Sky better hope its customers reeaallly like football. They're all going to be hit by an average price increase of £2.50 per month, or £30 per year, according to the FT, just weeks after the broadcaster agreed to pay £4.2bn for Premier League TV rights. Those who just subscribe to its 'Family Bundle' are likely to be particularly miffed, as that will increase in price by £3 to £36 per month, while the Sport Bundle will be up £1 to £47.
Sky landed the lion's share of Premier League rights after bidding 83% more than in the last auction three years ago, as it fought a fierce battle to see off BT. Once the only major holder of Premier League rights, Rupert Murdoch's outfit has had a fight on its hands to deal with the threat of the former state-owned telco, which has been looking to diversify in the last few years.
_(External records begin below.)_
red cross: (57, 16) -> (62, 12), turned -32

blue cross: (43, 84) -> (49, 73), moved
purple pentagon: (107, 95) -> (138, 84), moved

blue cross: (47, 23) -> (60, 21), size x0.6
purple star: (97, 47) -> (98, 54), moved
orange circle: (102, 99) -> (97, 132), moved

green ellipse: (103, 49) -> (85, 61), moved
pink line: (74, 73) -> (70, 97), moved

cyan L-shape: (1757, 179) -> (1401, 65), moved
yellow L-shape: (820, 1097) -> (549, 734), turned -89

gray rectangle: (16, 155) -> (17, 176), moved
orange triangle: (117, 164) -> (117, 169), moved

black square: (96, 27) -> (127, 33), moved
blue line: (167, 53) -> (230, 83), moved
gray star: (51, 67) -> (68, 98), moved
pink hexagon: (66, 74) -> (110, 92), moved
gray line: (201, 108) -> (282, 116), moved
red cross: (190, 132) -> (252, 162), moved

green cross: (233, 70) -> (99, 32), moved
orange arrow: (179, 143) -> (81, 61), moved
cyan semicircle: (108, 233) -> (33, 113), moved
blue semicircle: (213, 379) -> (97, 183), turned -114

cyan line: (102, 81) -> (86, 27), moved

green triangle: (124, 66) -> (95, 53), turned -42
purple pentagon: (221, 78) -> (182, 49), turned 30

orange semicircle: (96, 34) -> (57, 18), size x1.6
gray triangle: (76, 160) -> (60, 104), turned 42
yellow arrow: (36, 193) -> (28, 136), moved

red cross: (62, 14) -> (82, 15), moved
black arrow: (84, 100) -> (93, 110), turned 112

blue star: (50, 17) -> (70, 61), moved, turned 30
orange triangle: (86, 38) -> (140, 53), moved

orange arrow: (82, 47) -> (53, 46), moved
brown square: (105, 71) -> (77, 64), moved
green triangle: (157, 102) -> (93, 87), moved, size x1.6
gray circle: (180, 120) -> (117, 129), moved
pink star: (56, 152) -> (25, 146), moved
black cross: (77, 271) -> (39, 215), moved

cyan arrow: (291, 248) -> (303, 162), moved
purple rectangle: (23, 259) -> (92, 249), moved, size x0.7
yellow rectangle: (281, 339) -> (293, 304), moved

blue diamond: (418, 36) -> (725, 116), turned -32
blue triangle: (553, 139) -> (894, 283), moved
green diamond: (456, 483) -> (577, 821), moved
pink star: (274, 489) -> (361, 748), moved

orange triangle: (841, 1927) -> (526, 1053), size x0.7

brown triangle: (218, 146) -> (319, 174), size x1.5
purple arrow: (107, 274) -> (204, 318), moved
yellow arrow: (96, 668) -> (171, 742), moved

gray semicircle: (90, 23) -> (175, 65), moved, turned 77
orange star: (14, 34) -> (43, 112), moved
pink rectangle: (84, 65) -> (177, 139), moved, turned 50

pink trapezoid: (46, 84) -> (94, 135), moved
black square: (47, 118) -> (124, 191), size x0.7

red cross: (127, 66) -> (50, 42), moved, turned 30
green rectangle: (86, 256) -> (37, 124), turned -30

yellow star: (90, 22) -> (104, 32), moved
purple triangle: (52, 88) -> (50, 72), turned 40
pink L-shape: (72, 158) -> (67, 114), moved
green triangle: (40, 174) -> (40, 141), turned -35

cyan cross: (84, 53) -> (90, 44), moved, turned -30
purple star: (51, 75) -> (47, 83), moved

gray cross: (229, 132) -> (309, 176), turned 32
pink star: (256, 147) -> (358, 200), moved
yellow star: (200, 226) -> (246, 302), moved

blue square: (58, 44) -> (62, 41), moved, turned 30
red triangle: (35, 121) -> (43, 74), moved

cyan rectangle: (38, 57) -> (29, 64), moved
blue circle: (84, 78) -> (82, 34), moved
Both the companies are set to make a move into mobile phones imminently, after BT agreed a deal to buy EE, the amalgamation of Orange and T-mobile, and Sky organised a tie-up with O2 to sell phones on its network. This movement towards 'quad-play' – offering TV, mobile, home phone and broadband in one package – has been the big buzzword in telecoms of late. Virgin Media has been offering it for ages and Vodafone has confirmed plans to launch TV services.
As well as being a potentially attractive deal for customers, rolling TV, mobile and internet into one also has the scope to improve the companies' customer retention rates. It's much more of a hassle to swtich broadband providers if your current one has got you by the mobile phone.
That same logic seems to underpin Sky's decision to hike prices. Its 'churn rate', the number of people cancelling their subscriptions, fell to 9.2% in its second quarter of this year, the lowest level since 2003, something its chief executive Jeremy Darroch has attributed to increased takeup of its internet-connected set top boxes.
All this action in the telco sector hasn't gone unnotticed by the regulators. TalkTalk and Sky have seized upon an Ofcom investigation into quadplay to call for a breakup of BT's Openreach network, and Virgin Media's been banging the drum for a probe into how the Premier League's rights are sold.
With more customers tied in to multi-service packages and the battle with BT far from over, there's little to suggest Sky couldn't keep hiking prices in the future to fund its possession of the Premier League rights holy grail.